ADE uno, estadístico otro y estudiante de ingeniería agronómica el tercero, los jóvenes tenían muy bien hecho el cálculo del posible beneficio que podían obtener de la acampada.
En comparación con los 10€ a la hora que suelen sacar trabajando como camareros en un catering, con la reventa del reloj a, mínimo, 1.500€, saldrían a cerca de 74€ la hora.
El mercado cumple
El mercado no solo ha cumplido, sino que ha superado las expectativas. Dependiendo de las fuentes que se consulten, los precios de reventa de la colección Royal Pop se habían situado a las pocas horas de su lanzamiento entre 1.500 y 3.500 euros. Esto es: de cuatro a ocho veces el precio original en tienda. Y eso sin ser una edición limitada.
En Chrono24, una de las plataformas más populares, se anunciaban ya unidades de Royal Pop hasta por 4.000 euros.

Una estrategia repetida
No es la primera vez que la firma relojera suiza recurre a una estrategia de marketing similar a la que han puesto ahora en marcha.
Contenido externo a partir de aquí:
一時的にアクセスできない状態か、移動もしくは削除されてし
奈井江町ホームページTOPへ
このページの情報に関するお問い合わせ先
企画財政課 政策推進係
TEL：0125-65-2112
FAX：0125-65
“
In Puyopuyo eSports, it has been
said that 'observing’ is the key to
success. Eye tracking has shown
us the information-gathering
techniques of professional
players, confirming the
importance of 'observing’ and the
En 2022 se asoció con Omega -también del Grupo Swatch- para lanzar una versión ‘divertida’ y asequible del modelo Speedmaster Moonwatch. La colección, hecha igualmente con biocerámica y colores llamativos, se convirtió en un fenómeno cultural con largas filas y acampadas a las puertas de los establecimientos a escala mundial.
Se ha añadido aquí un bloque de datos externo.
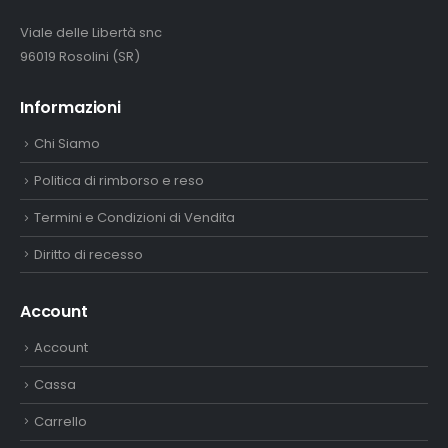
Viale delle Libertà snc
96019 Rosolini (SR)
Informazioni
Chi Siamo
Politica di rimborso e reso
Termini e Condizioni di Vendita
Diritto di recesso
Account
Account
Cassa
Carrello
El precio de venta al público en la tienda era de, aproximadamente, 250€, pero la euforia y la escasez inicial provocaron que la reventa alcanzara picos de entre 1.900 y 2.400 euros.
La ‘Bioceramic Scuba Fifty Fathoms Collection’
La misma estela siguió el lanzamiento en 2023 de Bioceramic Scuba Fifty Fathoms Collection, otra colección no limitada, fruto de un acuerdo de colaboración con Blancpain (otra casa de lujo de Swatch Group) para celebrar el 70º aniversario del Fifty Fathoms, considerado el primer reloj de submarinismo creado en 1953. Algunos modelos alcanzaron precios de hasta 1.000 euros en el mercado secundario.
Y ahora qué
StockX o Chrono24 son algunas de las plataformas de reventa especializadas en relojes. No obstante, a los revendedores les sirven también otras más populares como Wallapop o eBay. Teniendo en cuenta que hablamos de ediciones no limitadas, el reto de todos estos ‘fans’ era vender cuanto antes aprovechando el revuelo del lanzamiento.
Saben que, con el tiempo, las aguas volverán a su cauce una vez que Swatch aumente la tirada y expanda la venta a todos los establecimientos y canales. Mientras tanto, al menos, “nos habremos sacado el dinero de dos meses de alquiler”.